▸ Try it:
Below is a listing; repeat exactly the lines from the one containing "オフィス・多目的ホール・会議室" to the one containing "屋上・バルコニー・駐車場", both included.

▸ Records for this exercise:

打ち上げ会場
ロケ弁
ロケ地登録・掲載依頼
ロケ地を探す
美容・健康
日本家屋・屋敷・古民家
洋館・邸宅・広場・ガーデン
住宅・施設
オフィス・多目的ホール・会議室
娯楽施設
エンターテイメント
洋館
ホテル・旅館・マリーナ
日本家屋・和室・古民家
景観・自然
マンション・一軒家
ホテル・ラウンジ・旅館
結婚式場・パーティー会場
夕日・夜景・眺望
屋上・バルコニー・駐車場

---

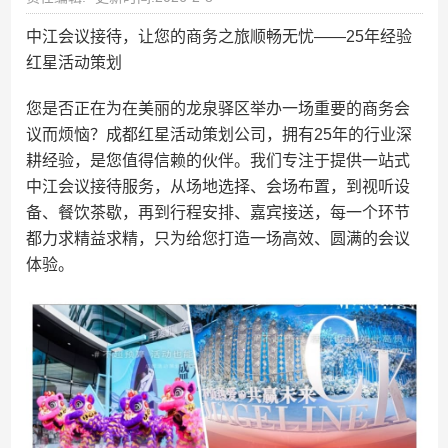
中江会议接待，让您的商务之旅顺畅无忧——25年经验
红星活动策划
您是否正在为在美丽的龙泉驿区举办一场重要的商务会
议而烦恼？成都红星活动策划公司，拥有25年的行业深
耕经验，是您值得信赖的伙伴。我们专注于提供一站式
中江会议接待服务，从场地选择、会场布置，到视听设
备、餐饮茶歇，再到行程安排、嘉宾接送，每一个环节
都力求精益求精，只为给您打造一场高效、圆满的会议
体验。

▸ Written answer:
オフィス・多目的ホール・会議室
娯楽施設
エンターテイメント
洋館
ホテル・旅館・マリーナ
日本家屋・和室・古民家
景観・自然
マンション・一軒家
ホテル・ラウンジ・旅館
結婚式場・パーティー会場
夕日・夜景・眺望
屋上・バルコニー・駐車場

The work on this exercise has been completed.